Ezra Pound's Wisconsin Roots | Wisconsin Historical Society

Historical Essay

Ezra Pound's Wisconsin Roots

The Midwestern Heritage of One of the 20th Century's Greatest Poetic Innovators

Ezra Pound's Wisconsin Roots | Wisconsin Historical Society
EnlargeChippewa Falls taken from high ground.

Chippewa Falls, ca. 1870

Chippewa Falls taken from high ground. View the original source document: WHI 29962

No one did more to create modern American poetry than Ezra Pound (1885-1972). At a time when poetry in English had more in common with greeting card verses than with the intimate insights of Anne Sexton, Pound and a small group of confederates demanded reform in their 1913 Imagist Manifesto. Pound was the first, or nearly the first, to discover, edit, publish, and review Robert Frost, H.D., T.S. Eliot, James Joyce, William Carlos Williams, and Ernest Hemingway. His own poem "The Cantos," composed over half a century, won the Bollingen Prize in Poetry in 1949.

Midwestern Roots

Although he grew up in a Philadelphia suburb and spent most of his adult life in Europe, Pound never fully outgrew his Midwestern roots. His Quaker grandfather Thaddeus came to Wisconsin in 1856 and headed a lumber company in Chippewa Falls. Thaddeus also served in the Wisconsin Assembly during and after the Civil War and in Congress from 1877-1883. The poet's father Homer Pound was said to have been the first white child born in Chippewa Falls, where he worked in his father's lumber mills and delivered the mail. Homer Pound went west after his marriage and Ezra Pound was born in Hailey, Idaho, where his Quaker father and the local pastor were the only men who didn't pack six-shooters. Finding the West uncongenial, the Pound family moved to Philadelphia when the poet was young.

When Homer Pound retired he followed his then-famous son to Europe and lived with him in his home in the seaport town of Rapallo, Italy, in an apartment once occupied by the poet W.B. Yeats.
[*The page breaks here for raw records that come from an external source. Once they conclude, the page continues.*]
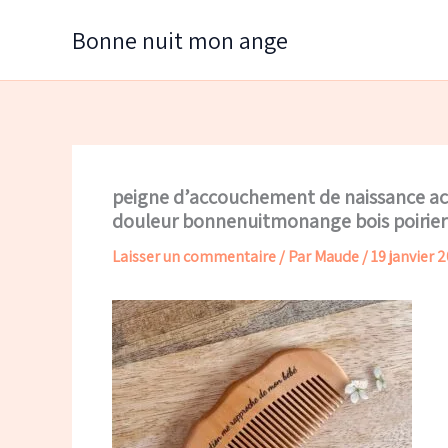
Aller
Bonne nuit mon ange
au
contenu
peigne d’accouchement de naissance a
douleur bonnenuitmonange bois poirier
Laisser un commentaire
/ Par
Maude
/
19 janvier 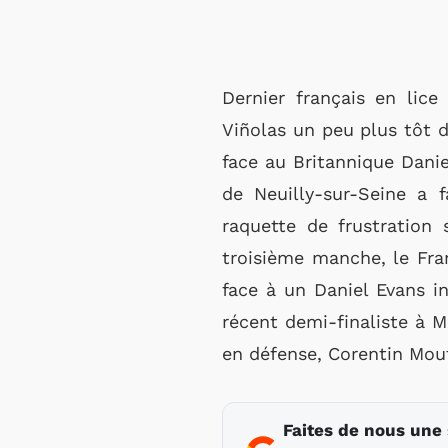
Dernier français en lice
Viñolas un peu plus tôt d
face au Britannique Dani
de Neuilly-sur-Seine a 
raquette de frustration
troisième manche, le Fran
face à un Daniel Evans i
récent demi-finaliste à M
en défense, Corentin Mout
Faites de nous une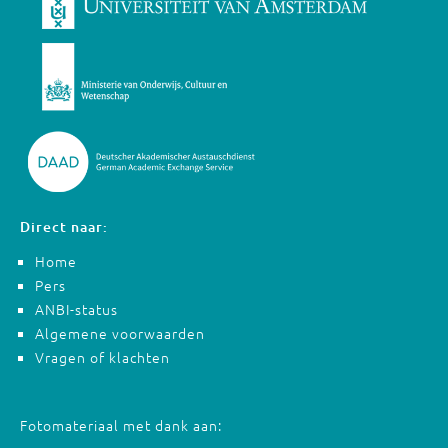
Direct naar:
Home
Pers
ANBI-status
Algemene voorwaarden
Vragen of klachten
Fotomateriaal met dank aan: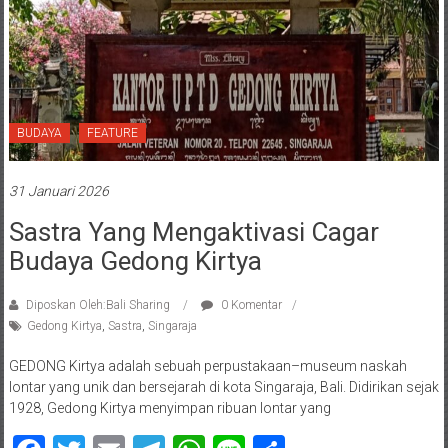
BUDAYA
FEATURE
31 Januari 2026
Sastra Yang Mengaktivasi Cagar
Budaya Gedong Kirtya
Diposkan Oleh:Bali Sharing
0 Komentar
Gedong Kirtya
,
Sastra
,
Singaraja
GEDONG Kirtya adalah sebuah perpustakaan–museum naskah
lontar yang unik dan bersejarah di kota Singaraja, Bali. Didirikan sejak
1928, Gedong Kirtya menyimpan ribuan lontar yang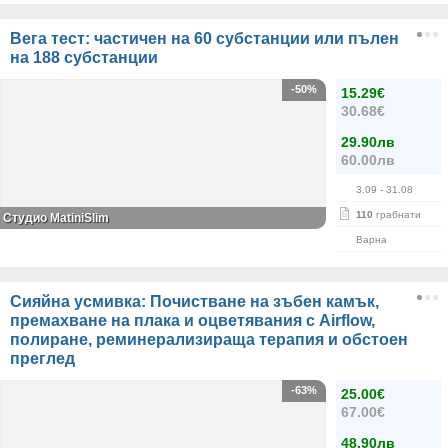
Вега тест: частичен на 60 субстанции или пълен
на 188 субстанции
-50%
15.29€
30.68€
29.90лв
60.00лв
3.09
- 31.08
110
грабнати
Студио MatiniSlim
Варна
Сияйна усмивка: Почистване на зъбен камък,
премахване на плака и оцветявания с Airflow,
полиране, реминерализираща терапия и обстоен
преглед
-63%
25.00€
67.00€
48.90лв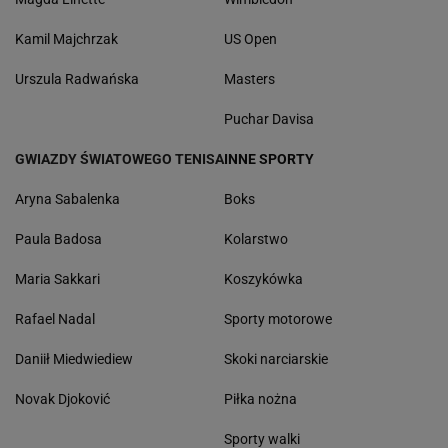
Kamil Majchrzak
US Open
Urszula Radwańska
Masters
Puchar Davisa
GWIAZDY ŚWIATOWEGO TENISA
INNE SPORTY
Aryna Sabalenka
Boks
Paula Badosa
Kolarstwo
Maria Sakkari
Koszykówka
Rafael Nadal
Sporty motorowe
Daniił Miedwiediew
Skoki narciarskie
Novak Djoković
Piłka nożna
Sporty walki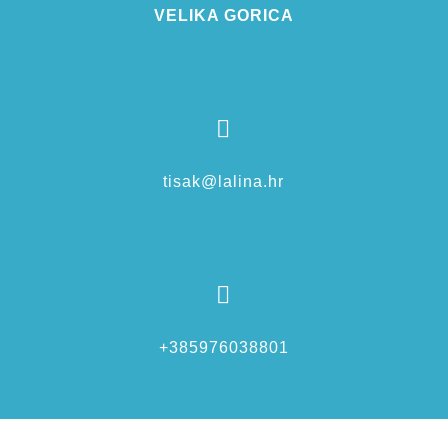
VELIKA GORICA

tisak@lalina.hr

+385976038801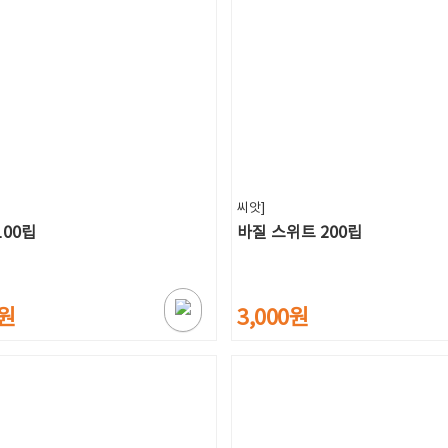
씨앗]
100립
바질 스위트 200립
0원
3,000원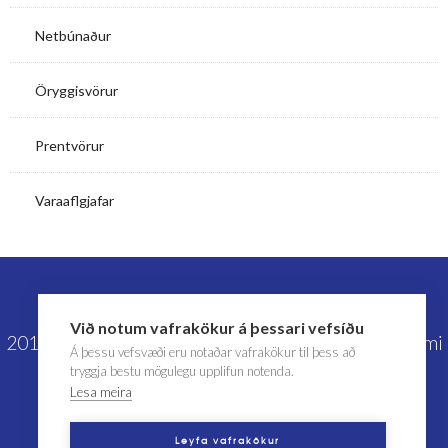
Netbúnaður
Öryggisvörur
Prentvörur
Varaaflgjafar
Við notum vafrakökur á þessari vefsíðu
2019 © IceCom ehf | Lyngás 10 | 210 Garðabær | Sími
Á þessu vefsvæði eru notaðar vafrakökur til þess að
tryggja bestu mögulegu upplifun notenda.
414-4400 | icecom@icecom.is
Lesa meira
Leyfa vafrakökur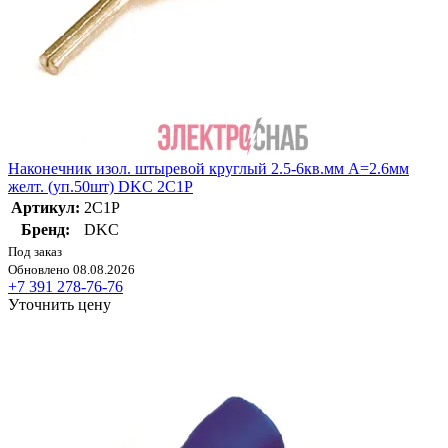
Наконечник изол. штыревой круглый 2.5-6кв.мм А=2.6мм
желт. (уп.50шт) DKC 2C1P
Артикул:
2C1P
Бренд:
DKC
Под заказ
Обновлено 08.08.2026
+7 391 278-76-76
Уточнить цену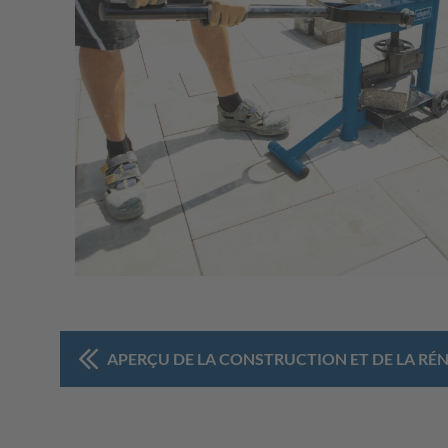
APERÇU DE LA CONSTRUCTION ET DE LA R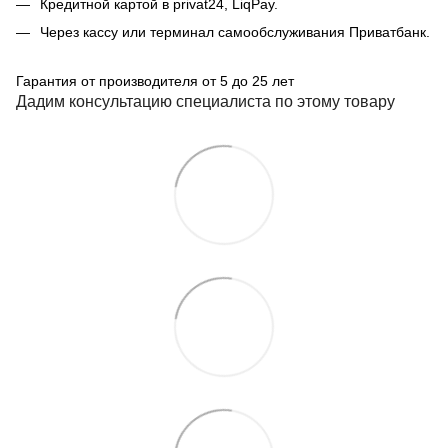
Кредитной картой в privat24, LiqPay.
Через кассу или терминал самообслуживания Приватбанк.
Гарантия от производителя от 5 до 25 лет
Дадим консультацию специалиста по этому товару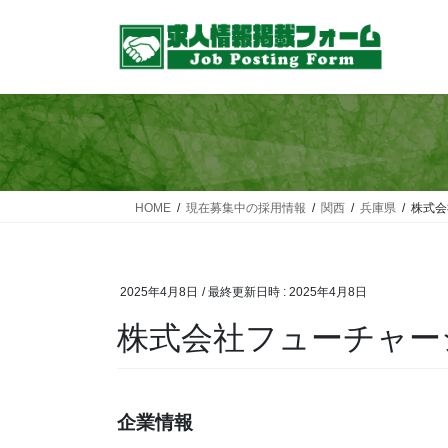
コ
ナ
ン
ビ
テ
ゲ
ン
ー
ツ
シ
へ
ョ
ス
ン
キ
に
ッ
移
HOME
現在募集中の採用情報
関西
兵庫県
株式会
プ
動
2025年4月8日
/ 最終更新日時 :
2025年4月8日
株式会社フューチャー
企業情報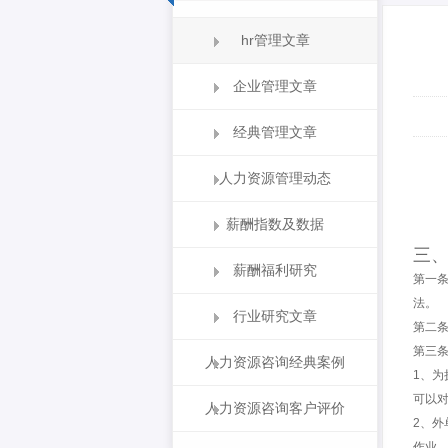
hr管理文章
企业管理文章
经典管理文章
人力资源管理动态
薪酬指数及数据
三
薪酬福利研究
第一条
法。
行业研究文章
第二条
第三条
人力资源咨询经典案例
1、
可以
人力资源咨询客户评价
2、
作业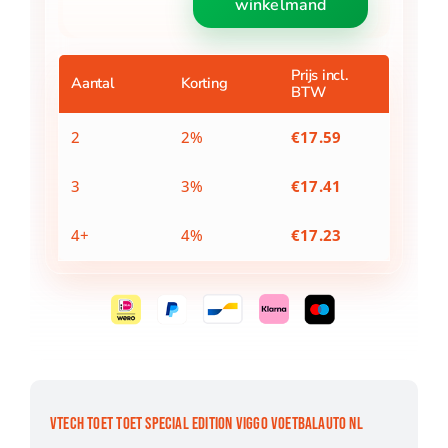
winkelmand
Toet
Special
Edition
Viggo
Prijs incl.
Aantal
Korting
BTW
Voetbalauto
NL
aantal
2
2%
€
17.59
3
3%
€
17.41
4+
4%
€
17.23
VTECH TOET TOET SPECIAL EDITION VIGGO VOETBALAUTO NL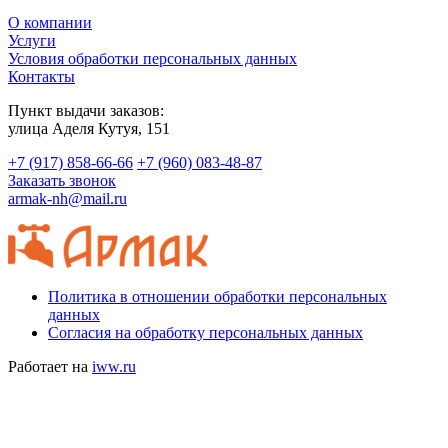
О компании
Услуги
Условия обработки персональных данных
Контакты
Пункт выдачи заказов:
​улица Аделя Кутуя, 151
+7 (917) 858-66-66
+7 (960) 083-48-87
Заказать звонок
armak-nh@mail.ru
Политика в отношении обработки персональных
данных
Согласия на обработку персональных данных
Работает на
iww.ru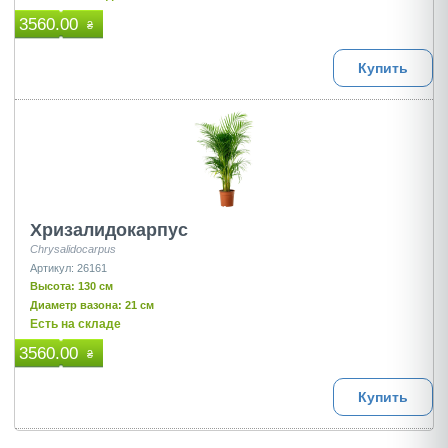
3560.00
₴
Купить
Хризалидокарпус
Chrysalidocarpus
Артикул: 26161
Высота: 130 см
Диаметр вазона: 21 см
Есть на складе
3560.00
₴
Купить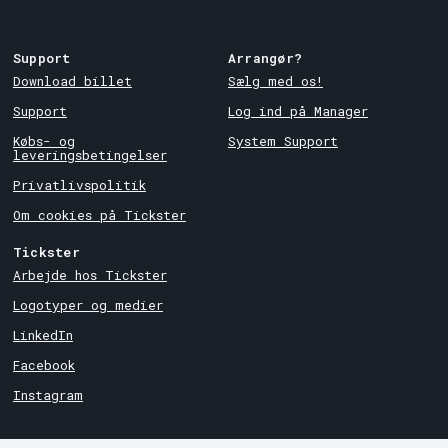
Support
Arrangør?
Download billet
Sælg med os!
Support
Log ind på Manager
Købs- og
System Support
leveringsbetingelser
Privatlivspolitik
Om cookies på Tickster
Tickster
Arbejde hos Tickster
Logotyper og medier
LinkedIn
Facebook
Instagram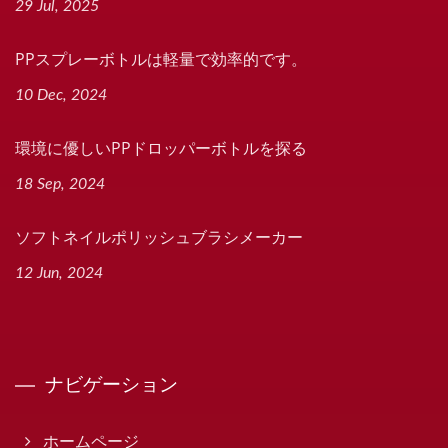
29 Jul, 2025
PPスプレーボトルは軽量で効率的です。
10 Dec, 2024
環境に優しいPPドロッパーボトルを探る
18 Sep, 2024
ソフトネイルポリッシュブラシメーカー
12 Jun, 2024
ナビゲーション
ホームページ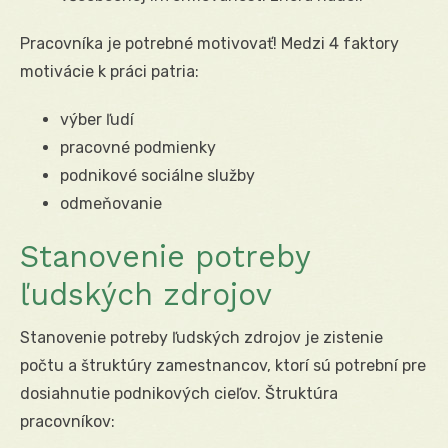
Pracovníka je potrebné motivovať! Medzi 4 faktory
motivácie k práci patria:
výber ľudí
pracovné podmienky
podnikové sociálne služby
odmeňovanie
Stanovenie potreby
ľudských zdrojov
Stanovenie potreby ľudských zdrojov je zistenie
počtu a štruktúry zamestnancov, ktorí sú potrební pre
dosiahnutie podnikových cieľov. Štruktúra
pracovníkov:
A reporter from the Eau Claire Telegram tracked him down in 1931, and extracted his story for this article which sheds light on the poet's origins.

Ego and Fascism

Besides being one of the 20th century's greatest literary figures, Ezra Pound was a bombastic egotist who allowed his obsessions to carry him over a fatal precipice. He believed that only gifted individuals could create a truly civilized world, and rejected both democracy and socialism. In the 1930s he embraced Italian fascism as charismatically embodied by Mussolini, and with reservations sympathized with German Nazism. During World War II he even urged American troops in Europe to lay down their weapons. His writings and radio broadcasts from this period contain some of our country's most virulent anti-Semitic rhetoric. For his actions during the war he was confined in a Washington, D.C., psychiatric hospital for 12 years before being pardoned in 1958 and returning to Italy.

Death and the New Generation

In old age Pound repudiated many of the views he had expressed years before, especially his callous racism and his faith in brutal dictators. Mired in depression in his 70s, he often refused to speak at all when he considered the harm that some of his words had caused. But many of his other words formed the most penetrating and beautiful poems in the English language and opened the door for poetry as we know it to be born. Before Pound died in 1972, a new generation of American poets, including Charles Olson, Allen Ginsberg, and Donald Hall, had beaten a path to his door to meet the man who more than anyone else had created their artistic world.